### Your objective
Give only the number of lines in the records that contain the word "Ставрополья".

### Material to process

####

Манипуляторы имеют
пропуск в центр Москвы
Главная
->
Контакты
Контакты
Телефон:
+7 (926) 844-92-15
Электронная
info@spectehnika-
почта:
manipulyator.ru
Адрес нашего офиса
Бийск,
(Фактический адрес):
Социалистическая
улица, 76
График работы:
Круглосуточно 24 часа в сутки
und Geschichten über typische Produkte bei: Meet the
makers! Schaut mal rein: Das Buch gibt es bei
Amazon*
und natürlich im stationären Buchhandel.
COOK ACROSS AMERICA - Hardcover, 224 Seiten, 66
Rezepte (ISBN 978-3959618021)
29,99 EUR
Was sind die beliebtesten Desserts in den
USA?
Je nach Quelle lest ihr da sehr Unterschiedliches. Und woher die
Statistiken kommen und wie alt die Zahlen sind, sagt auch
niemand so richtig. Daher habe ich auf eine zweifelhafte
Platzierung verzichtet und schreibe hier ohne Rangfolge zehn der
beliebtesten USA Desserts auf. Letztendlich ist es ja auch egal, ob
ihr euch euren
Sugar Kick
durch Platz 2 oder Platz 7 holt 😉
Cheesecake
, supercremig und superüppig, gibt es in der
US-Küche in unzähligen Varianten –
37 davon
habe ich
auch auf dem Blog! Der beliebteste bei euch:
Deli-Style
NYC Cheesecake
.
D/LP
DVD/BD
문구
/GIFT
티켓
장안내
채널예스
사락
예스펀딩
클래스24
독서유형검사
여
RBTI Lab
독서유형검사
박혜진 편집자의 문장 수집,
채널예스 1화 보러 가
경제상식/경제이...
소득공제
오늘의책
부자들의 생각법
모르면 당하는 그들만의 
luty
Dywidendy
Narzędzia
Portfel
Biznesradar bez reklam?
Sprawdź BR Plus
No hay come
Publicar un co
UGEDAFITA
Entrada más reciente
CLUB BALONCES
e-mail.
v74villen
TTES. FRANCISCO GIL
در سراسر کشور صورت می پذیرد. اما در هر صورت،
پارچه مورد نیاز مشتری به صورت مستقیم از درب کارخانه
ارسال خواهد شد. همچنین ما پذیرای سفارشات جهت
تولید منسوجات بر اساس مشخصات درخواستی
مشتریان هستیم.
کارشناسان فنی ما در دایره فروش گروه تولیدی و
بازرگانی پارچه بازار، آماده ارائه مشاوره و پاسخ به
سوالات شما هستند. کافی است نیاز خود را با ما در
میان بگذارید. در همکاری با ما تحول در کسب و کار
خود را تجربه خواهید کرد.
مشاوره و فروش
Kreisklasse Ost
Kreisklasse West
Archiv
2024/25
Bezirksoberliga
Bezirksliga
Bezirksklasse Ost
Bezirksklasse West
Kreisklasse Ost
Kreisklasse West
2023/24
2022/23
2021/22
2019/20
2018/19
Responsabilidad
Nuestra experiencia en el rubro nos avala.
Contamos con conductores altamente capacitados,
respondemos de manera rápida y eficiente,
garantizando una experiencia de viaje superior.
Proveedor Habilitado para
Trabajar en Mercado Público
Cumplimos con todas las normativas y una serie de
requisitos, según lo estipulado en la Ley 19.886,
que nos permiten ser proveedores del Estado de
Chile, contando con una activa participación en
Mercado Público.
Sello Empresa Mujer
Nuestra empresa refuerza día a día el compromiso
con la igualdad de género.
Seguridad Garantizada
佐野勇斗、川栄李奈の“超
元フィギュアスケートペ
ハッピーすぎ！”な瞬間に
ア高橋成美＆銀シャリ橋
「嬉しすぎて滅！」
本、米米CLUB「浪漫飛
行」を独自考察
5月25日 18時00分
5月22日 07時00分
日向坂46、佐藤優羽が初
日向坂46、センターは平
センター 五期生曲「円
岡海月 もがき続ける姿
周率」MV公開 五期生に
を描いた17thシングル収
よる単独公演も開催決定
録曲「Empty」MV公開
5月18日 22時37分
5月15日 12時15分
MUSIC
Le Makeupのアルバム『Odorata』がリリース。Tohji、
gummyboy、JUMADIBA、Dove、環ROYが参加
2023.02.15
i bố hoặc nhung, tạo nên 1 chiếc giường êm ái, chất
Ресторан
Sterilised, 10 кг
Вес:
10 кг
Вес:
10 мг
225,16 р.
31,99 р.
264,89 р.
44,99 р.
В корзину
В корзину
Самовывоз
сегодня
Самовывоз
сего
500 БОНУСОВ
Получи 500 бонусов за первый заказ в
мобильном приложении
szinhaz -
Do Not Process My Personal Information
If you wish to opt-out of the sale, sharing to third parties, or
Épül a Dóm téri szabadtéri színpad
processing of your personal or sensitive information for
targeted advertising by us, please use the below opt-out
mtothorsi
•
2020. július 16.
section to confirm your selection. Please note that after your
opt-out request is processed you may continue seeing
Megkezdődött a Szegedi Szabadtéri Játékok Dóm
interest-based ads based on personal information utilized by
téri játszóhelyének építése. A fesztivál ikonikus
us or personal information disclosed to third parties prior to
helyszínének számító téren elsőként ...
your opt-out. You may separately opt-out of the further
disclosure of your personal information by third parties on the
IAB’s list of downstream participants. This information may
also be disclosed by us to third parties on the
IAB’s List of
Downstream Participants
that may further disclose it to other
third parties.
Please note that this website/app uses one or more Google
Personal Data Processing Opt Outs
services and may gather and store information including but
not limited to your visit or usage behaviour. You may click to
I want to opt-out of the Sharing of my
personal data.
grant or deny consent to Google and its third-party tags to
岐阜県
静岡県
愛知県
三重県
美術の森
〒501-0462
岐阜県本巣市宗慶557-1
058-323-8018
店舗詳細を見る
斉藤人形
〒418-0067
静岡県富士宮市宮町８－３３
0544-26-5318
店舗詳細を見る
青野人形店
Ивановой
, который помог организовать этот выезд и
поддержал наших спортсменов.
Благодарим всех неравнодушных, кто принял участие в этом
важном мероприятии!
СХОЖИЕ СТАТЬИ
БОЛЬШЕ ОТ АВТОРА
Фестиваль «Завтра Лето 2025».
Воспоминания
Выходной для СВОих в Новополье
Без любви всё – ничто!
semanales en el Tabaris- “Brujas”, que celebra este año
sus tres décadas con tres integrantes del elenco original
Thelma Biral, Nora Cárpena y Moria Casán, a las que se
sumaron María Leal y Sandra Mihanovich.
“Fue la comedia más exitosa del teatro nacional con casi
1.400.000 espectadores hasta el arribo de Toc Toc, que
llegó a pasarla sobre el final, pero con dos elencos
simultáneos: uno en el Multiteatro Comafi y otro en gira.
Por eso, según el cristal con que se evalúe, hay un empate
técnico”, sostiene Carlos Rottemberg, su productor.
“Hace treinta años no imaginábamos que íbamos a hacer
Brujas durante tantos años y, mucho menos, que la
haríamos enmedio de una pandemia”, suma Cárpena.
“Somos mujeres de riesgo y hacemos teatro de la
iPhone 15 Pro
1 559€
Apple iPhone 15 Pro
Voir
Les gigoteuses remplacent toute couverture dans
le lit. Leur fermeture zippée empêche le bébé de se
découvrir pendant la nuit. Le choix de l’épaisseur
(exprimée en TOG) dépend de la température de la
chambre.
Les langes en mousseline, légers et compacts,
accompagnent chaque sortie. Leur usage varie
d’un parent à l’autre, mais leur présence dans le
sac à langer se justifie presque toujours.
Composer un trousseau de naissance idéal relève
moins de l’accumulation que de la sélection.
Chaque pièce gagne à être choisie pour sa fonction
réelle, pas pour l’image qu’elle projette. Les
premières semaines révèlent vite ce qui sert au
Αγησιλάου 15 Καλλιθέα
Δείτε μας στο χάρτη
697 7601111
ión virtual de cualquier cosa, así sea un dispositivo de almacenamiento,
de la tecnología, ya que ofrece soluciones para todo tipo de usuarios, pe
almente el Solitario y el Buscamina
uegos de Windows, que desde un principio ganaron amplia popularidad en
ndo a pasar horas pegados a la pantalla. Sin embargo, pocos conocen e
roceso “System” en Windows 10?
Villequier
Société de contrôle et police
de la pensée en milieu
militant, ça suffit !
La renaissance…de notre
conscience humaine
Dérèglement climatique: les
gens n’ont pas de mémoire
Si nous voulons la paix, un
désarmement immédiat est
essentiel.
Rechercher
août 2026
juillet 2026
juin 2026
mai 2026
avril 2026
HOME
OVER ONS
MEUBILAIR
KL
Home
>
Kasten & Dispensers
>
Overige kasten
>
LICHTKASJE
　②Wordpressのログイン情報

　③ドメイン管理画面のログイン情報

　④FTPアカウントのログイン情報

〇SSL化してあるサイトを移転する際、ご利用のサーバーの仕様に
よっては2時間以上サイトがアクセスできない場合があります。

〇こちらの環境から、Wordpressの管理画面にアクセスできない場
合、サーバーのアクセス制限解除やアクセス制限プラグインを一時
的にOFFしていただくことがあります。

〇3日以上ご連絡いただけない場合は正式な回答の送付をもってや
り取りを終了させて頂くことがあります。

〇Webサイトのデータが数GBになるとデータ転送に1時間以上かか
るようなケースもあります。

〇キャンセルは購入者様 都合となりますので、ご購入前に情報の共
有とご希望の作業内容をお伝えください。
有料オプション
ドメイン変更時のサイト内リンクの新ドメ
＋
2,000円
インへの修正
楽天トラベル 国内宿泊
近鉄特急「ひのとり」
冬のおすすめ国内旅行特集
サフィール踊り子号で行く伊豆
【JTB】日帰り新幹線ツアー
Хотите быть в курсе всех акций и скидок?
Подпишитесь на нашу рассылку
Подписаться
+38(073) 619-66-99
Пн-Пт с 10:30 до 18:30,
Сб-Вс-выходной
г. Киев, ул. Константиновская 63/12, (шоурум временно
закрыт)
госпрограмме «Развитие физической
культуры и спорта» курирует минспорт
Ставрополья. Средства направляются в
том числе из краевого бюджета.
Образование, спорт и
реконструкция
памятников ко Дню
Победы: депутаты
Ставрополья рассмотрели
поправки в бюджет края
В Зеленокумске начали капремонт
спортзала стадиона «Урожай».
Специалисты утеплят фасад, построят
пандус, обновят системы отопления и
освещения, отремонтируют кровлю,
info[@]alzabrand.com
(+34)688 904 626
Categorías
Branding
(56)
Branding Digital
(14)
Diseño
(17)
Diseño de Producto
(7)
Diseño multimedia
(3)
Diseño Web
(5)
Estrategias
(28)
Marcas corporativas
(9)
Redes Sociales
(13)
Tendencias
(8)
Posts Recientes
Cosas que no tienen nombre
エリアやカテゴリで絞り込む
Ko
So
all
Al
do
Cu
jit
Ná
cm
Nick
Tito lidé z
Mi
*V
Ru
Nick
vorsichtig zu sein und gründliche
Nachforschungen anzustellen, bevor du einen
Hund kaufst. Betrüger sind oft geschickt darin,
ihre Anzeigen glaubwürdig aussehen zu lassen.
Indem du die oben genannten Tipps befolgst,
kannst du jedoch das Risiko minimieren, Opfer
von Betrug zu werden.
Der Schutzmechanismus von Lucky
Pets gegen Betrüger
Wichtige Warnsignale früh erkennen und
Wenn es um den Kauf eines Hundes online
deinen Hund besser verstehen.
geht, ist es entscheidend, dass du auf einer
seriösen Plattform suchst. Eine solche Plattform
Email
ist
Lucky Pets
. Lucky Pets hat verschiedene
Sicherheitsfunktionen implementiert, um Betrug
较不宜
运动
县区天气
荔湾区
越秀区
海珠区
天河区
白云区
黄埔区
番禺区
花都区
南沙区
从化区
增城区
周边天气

####

### Result for this task
2